Last week Peter Miller Gallery held an opening reception for Tumult, work by Steven Hudson. It was so popular around the proverbial CAM water cooler, we ended up with two FNAs not only visiting the exhibition, but choosing to write it up as well. So, without further ado, Two Views on Tumult – Jeriah Hildwine and Caitlin A. Schriner:

Steven Hudson, Laurie Hogin, Laura Ball, and Caleb Weintraub at Peter Miller Gallery

by Jeriah Hildwine

Tumult hanging at Peter Miller

Chicago has been a good place for painting lately, with some of my favorites including Robert Hovarth at Packer-Schopf, Peter Drake at Linda Warren, Gregory Jacobsen at Zg, and my former classmate Ben Duke at Ann Nathan.  The recent Studio Art Open Session on Painting at CAA, put together by Michelle Grabner, was another recent highlight, the affiliated exhibition featuring a couple of very strong works by Susanna Coffey.

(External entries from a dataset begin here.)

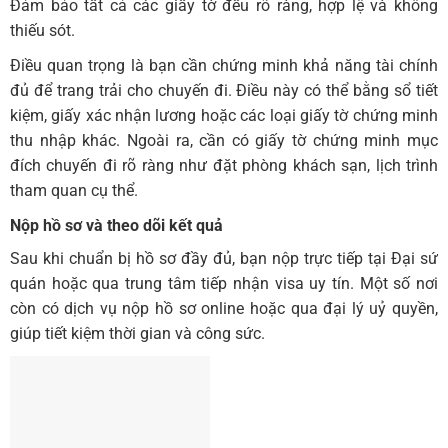
Đảm bảo tất cả các giấy tờ đều rõ ràng, hợp lệ và không
thiếu sót.
Điều quan trọng là bạn cần chứng minh khả năng tài chính
đủ để trang trải cho chuyến đi. Điều này có thể bằng sổ tiết
kiệm, giấy xác nhận lương hoặc các loại giấy tờ chứng minh
thu nhập khác. Ngoài ra, cần có giấy tờ chứng minh mục
đích chuyến đi rõ ràng như đặt phòng khách sạn, lịch trình
tham quan cụ thể.
Nộp hồ sơ và theo dõi kết quả
Sau khi chuẩn bị hồ sơ đầy đủ, bạn nộp trực tiếp tại Đại sứ
quán hoặc qua trung tâm tiếp nhận visa uy tín. Một số nơi
còn có dịch vụ nộp hồ sơ online hoặc qua đại lý uỷ quyền,
giúp tiết kiệm thời gian và công sức.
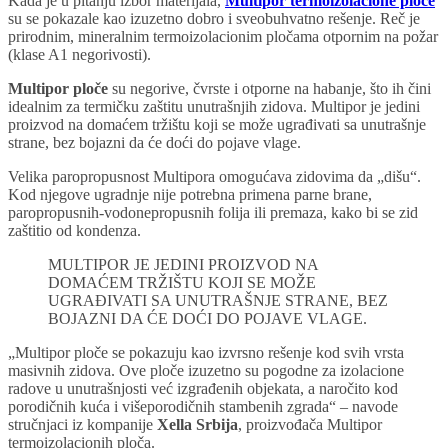
Kada je u pitanju izbor materijala,
Multipor termoizolacione ploče
su se pokazale kao izuzetno dobro i sveobuhvatno rešenje. Reč je
prirodnim, mineralnim termoizolacionim pločama otpornim na požar
(klase A1 negorivosti).
Multipor ploče
su negorive, čvrste i otporne na habanje, što ih čini
idealnim za termičku zaštitu unutrašnjih zidova. Multipor je jedini
proizvod na domaćem tržištu koji se može ugrađivati sa unutrašnje
strane, bez bojazni da će doći do pojave vlage.
Velika paropropusnost Multipora omogućava zidovima da „dišu“.
Kod njegove ugradnje nije potrebna primena parne brane,
paropropusnih-vodonepropusnih folija ili premaza, kako bi se zid
zaštitio od kondenza.
MULTIPOR JE JEDINI PROIZVOD NA
DOMAĆEM TRŽIŠTU KOJI SE MOŽE
UGRAĐIVATI SA UNUTRAŠNJE STRANE, BEZ
BOJAZNI DA ĆE DOĆI DO POJAVE VLAGE.
„Multipor ploče se pokazuju kao izvrsno rešenje kod svih vrsta
masivnih zidova. Ove ploče izuzetno su pogodne za izolacione
radove u unutrašnjosti već izgrađenih objekata, a naročito kod
porodičnih kuća i višeporodičnih stambenih zgrada“ – navode
stručnjaci iz kompanije
Xella Srbija
, proizvođača Multipor
termoizolacionih ploča.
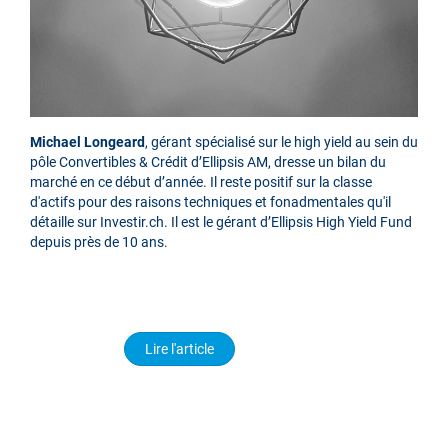
Michael Longeard
, gérant spécialisé sur le high yield au sein du
pôle Convertibles & Crédit d’Ellipsis AM, dresse un bilan du
marché en ce début d’année. Il reste positif sur la classe
d'actifs pour des raisons techniques et fonadmentales qu'il
détaille sur Investir.ch. Il est le gérant d’Ellipsis High Yield Fund
depuis près de 10 ans.
Lire l'article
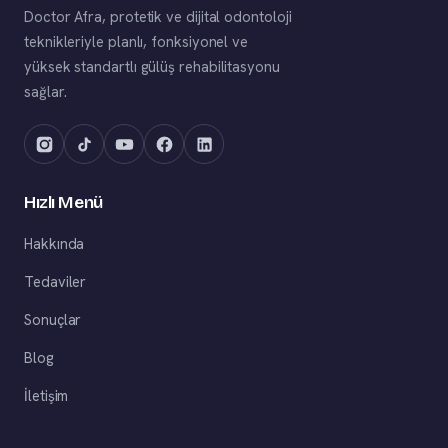
Doctor Afra, protetik ve dijital odontoloji
teknikleriyle planlı, fonksiyonel ve
yüksek standartlı gülüş rehabilitasyonu
sağlar.
Hızlı Menü
Hakkında
Tedaviler
Sonuçlar
Blog
İletişim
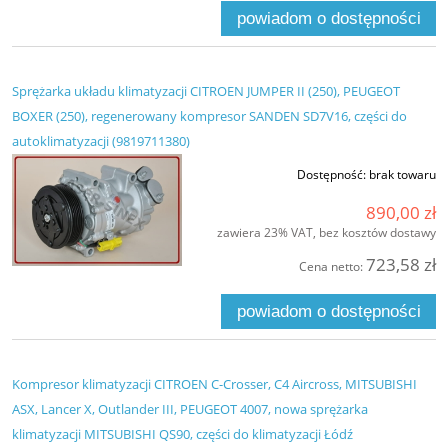
powiadom o dostępności
Sprężarka układu klimatyzacji CITROEN JUMPER II (250), PEUGEOT
BOXER (250), regenerowany kompresor SANDEN SD7V16, części do
autoklimatyzacji (9819711380)
Dostępność:
brak towaru
890,00 zł
zawiera 23% VAT, bez kosztów dostawy
723,58 zł
Cena netto:
powiadom o dostępności
Kompresor klimatyzacji CITROEN C-Crosser, C4 Aircross, MITSUBISHI
ASX, Lancer X, Outlander III, PEUGEOT 4007, nowa sprężarka
klimatyzacji MITSUBISHI QS90, części do klimatyzacji Łódź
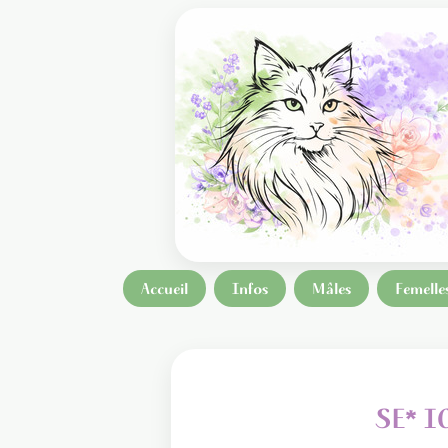
Accueil
Infos
Mâles
Femelle
SE* I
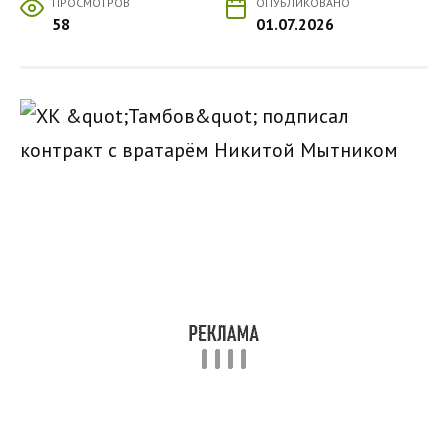
ПРОСМОТРОВ
ОПУБЛИКОВАНО
58
01.07.2026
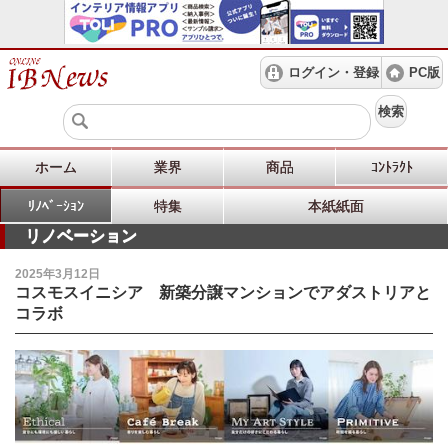
ログイン・登録
PC版
検索
ホーム
業界
商品
ｺﾝﾄﾗｸﾄ
ﾘﾉﾍﾞｰｼｮﾝ
特集
本紙紙面
リノベーション
2025年3月12日
コスモスイニシア 新築分譲マンションでアダストリアと
コラボ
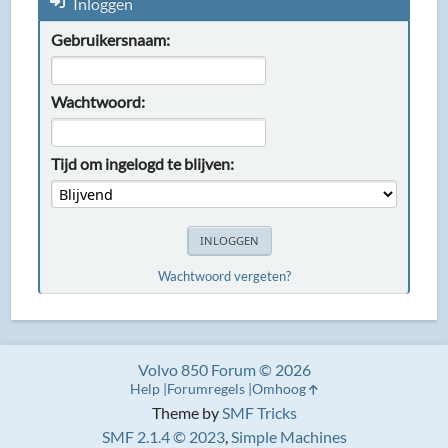
Inloggen
Gebruikersnaam:
Wachtwoord:
Tijd om ingelogd te blijven:
Wachtwoord vergeten?
Volvo 850 Forum © 2026
Help
Forumregels
Omhoog
Theme by
SMF Tricks
SMF 2.1.4 © 2023
,
Simple Machines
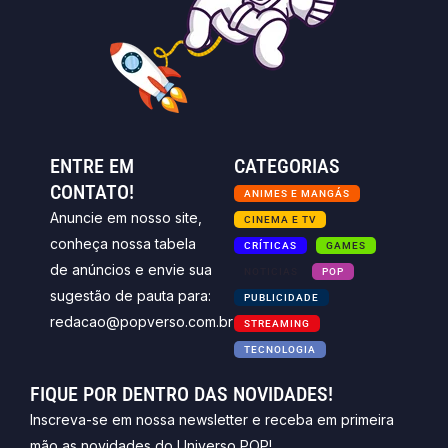
ENTRE EM
CATEGORIAS
CONTATO!
ANIMES E MANGÁS
Anuncie em nosso site,
CINEMA E TV
conheça nossa tabela
CRÍTICAS
GAMES
de anúncios e envie sua
NOTICIAS
POP
sugestão de pauta para:
PUBLICIDADE
redacao@popverso.com.br
STREAMING
TECNOLOGIA
FIQUE POR DENTRO DAS NOVIDADES!
Inscreva-se em nossa newsletter e receba em primeira
mão as novidades do Universo POP!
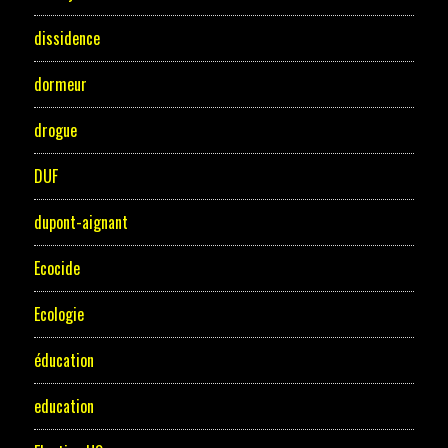
dissidence
dormeur
drogue
DUF
dupont-aignant
Ecocide
Ecologie
éducation
education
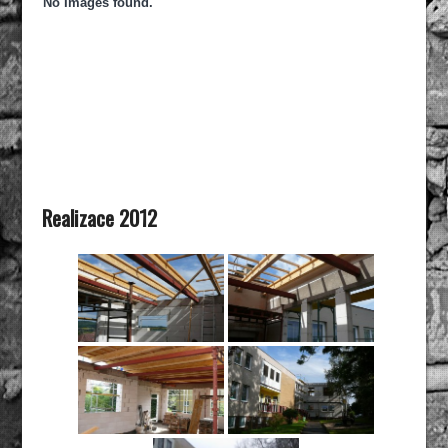
No Images found.
Realizace 2012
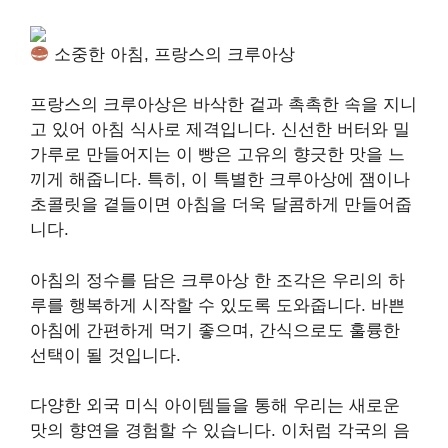
소중한 아침, 프랑스의 크루아상
프랑스의 크루아상은 바삭한 겉과 촉촉한 속을 지니
고 있어 아침 식사로 제격입니다. 신선한 버터와 밀
가루로 만들어지는 이 빵은 고유의 향긋한 맛을 느
끼게 해줍니다. 특히, 이 특별한 크루아상에 잼이나
초콜릿을 곁들이면 아침을 더욱 달콤하게 만들어줍
니다.
아침의 정수를 담은 크루아상 한 조각은 우리의 하
루를 행복하게 시작할 수 있도록 도와줍니다. 바쁜
아침에 간편하게 먹기 좋으며, 간식으로도 훌륭한
선택이 될 것입니다.
다양한 외국 미식 아이템들을 통해 우리는 새로운
맛의 향연을 경험할 수 있습니다. 이처럼 각국의 음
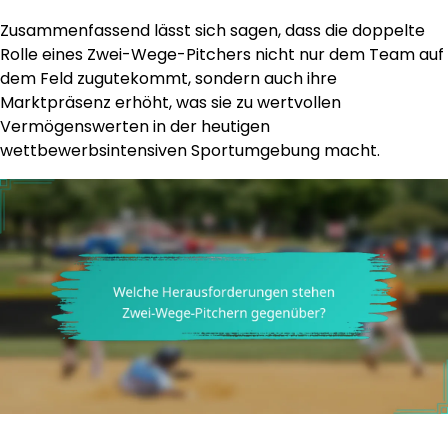
Zusammenfassend lässt sich sagen, dass die doppelte
Rolle eines Zwei-Wege-Pitchers nicht nur dem Team auf
dem Feld zugutekommt, sondern auch ihre
Marktpräsenz erhöht, was sie zu wertvollen
Vermögenswerten in der heutigen
wettbewerbsintensiven Sportumgebung macht.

One Chicago gallery with a really strong group of painters in its stable is Peter Miller.  On a recent visit to the gallery I was rewarded with lots of good painting, not only from the artist whose solo show was opening in the main gallery, but also from the other artists whose work was up in the numerous nooks and crannies of Peter Miller’s new space.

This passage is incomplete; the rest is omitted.